On the road to Garulla from Sarnano - the view of Pizzo Meta in the Sibillini Mountains, Le Marche, Italy
For the more adventurous there are routes in and around the mountains. The Sibillini National Park has a list on its website. The descriptions can be viewed here along with a map and downloadable GPS file. The National Park also sell a book of these routes although it is currently only available in Italian. There is also a Grand Anello (a circular route around the mountain range) especially for mountain bikes!
You can visit the MTB park of the Sibillini Mountains at a small ski resort called Frontignano. The link shows you a map of the routes available as well as the cost of the services they provide.

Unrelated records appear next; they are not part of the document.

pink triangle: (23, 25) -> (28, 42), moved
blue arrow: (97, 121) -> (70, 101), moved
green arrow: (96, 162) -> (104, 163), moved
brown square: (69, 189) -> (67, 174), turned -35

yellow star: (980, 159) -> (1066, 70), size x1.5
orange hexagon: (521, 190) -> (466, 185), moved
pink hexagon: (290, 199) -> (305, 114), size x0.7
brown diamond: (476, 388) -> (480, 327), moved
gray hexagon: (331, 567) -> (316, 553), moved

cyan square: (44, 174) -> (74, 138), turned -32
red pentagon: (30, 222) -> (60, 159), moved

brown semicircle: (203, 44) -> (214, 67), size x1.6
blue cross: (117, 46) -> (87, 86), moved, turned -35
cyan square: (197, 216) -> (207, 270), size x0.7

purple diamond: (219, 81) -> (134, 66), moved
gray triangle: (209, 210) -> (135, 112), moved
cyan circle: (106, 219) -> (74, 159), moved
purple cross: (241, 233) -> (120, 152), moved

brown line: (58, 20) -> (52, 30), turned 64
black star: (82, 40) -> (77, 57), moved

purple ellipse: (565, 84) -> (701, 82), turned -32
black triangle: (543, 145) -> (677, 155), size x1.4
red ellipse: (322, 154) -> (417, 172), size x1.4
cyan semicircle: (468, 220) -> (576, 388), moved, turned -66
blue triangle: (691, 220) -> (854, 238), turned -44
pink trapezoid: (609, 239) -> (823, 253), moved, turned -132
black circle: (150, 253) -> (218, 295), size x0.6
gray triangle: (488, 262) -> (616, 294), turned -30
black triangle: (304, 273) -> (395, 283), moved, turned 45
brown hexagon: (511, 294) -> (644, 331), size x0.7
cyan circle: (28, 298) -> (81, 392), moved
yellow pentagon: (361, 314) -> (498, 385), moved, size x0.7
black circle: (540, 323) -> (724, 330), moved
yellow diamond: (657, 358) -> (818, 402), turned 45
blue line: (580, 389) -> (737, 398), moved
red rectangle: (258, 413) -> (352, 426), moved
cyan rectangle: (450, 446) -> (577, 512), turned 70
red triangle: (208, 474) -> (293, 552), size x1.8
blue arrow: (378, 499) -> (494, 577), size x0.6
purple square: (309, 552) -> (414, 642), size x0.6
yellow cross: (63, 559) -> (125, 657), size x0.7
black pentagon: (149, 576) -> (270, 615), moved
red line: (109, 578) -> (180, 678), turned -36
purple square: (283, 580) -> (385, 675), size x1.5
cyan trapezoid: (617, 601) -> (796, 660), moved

Go onto Youtube and search for "MTB Monti Sibillini". You will find a number of videos shot by these groups from which you can get an idea of the terrain here. Another good source of bike routes is the Bikemap website.
For those on road bikes some towns have now worked out routes that take you past interesting cultural sites. These are available online.
Bicycle routes in Le Marche.
Cycle tourism routes in either English, German or Italian to download at the bottom of the page
Cycle routes around the small towns of Macerata to download in German, English or Italian
There is also a circular road race called the Gran Fondo that takes place every year starting in Calderola (near Casa Carotondo). One short and one long route are raced and available online for you to try out for yourself.
For any kind of cyclist gpsies.com is an example of free software that allows you to work out a route and get a summary of the length of the route and the amount of elevation involved. This allows you to work out routes, for example, between the various villages in this area and ensure that they are viable. The routes can also be downloaded to your GPS. At Casa Carotondo we are keen cyclists ourselves so would be happy to help you plan were to go.Click here for a listing of some of our favourite routes in the area.
There is a 1:50000 map available from Kompass of the area. The Sibillini National Park sells a 1:50000 map and has just published a 1:40000 map. When using Italian route descriptions, check the elevation carefully before embarking on it. The term dislivello is often used and means the difference between ascent and descent and not the actual total ascent or descent, which in the Sibillini can be quite a lot.